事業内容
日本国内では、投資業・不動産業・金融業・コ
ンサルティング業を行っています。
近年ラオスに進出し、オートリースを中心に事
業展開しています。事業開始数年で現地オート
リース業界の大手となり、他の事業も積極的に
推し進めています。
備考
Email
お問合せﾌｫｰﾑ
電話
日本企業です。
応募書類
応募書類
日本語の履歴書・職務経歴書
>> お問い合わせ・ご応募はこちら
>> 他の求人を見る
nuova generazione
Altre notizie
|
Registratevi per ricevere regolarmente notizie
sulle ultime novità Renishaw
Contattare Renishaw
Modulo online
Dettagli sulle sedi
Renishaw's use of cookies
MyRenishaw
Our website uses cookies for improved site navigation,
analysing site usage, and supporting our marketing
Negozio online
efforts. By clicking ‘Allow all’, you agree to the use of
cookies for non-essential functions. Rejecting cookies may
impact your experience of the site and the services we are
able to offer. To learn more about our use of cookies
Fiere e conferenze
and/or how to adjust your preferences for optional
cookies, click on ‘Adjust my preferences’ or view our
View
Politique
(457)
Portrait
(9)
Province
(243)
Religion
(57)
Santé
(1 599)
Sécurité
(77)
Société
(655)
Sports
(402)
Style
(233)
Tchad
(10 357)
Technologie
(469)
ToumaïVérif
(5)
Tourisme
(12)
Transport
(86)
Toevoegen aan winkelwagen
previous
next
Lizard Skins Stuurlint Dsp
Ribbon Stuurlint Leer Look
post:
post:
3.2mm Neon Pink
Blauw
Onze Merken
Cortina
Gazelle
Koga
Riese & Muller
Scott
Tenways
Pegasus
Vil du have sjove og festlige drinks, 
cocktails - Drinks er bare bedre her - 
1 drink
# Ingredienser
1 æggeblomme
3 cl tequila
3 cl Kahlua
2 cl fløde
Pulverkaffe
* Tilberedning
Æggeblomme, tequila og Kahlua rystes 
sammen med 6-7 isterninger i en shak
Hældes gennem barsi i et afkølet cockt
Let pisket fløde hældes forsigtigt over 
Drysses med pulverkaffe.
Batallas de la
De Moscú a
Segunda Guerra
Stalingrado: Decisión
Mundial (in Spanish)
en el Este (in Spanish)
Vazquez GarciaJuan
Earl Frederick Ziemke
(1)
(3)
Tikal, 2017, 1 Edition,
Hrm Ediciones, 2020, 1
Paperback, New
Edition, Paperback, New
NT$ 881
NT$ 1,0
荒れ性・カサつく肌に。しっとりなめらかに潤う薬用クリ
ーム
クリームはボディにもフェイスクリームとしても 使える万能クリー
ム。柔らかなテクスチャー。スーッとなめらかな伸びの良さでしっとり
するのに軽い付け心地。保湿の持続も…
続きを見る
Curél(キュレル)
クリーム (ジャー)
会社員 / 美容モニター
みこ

═══

Only the lines from the one containing "Vazquez GarciaJuan" through the end of the entries above should be written out, exactly and in full.

Vazquez GarciaJuan
Earl Frederick Ziemke
(1)
(3)
Tikal, 2017, 1 Edition,
Hrm Ediciones, 2020, 1
Paperback, New
Edition, Paperback, New
NT$ 881
NT$ 1,0
荒れ性・カサつく肌に。しっとりなめらかに潤う薬用クリ
ーム
クリームはボディにもフェイスクリームとしても 使える万能クリー
ム。柔らかなテクスチャー。スーッとなめらかな伸びの良さでしっとり
するのに軽い付け心地。保湿の持続も…
続きを見る
Curél(キュレル)
クリーム (ジャー)
会社員 / 美容モニター
みこ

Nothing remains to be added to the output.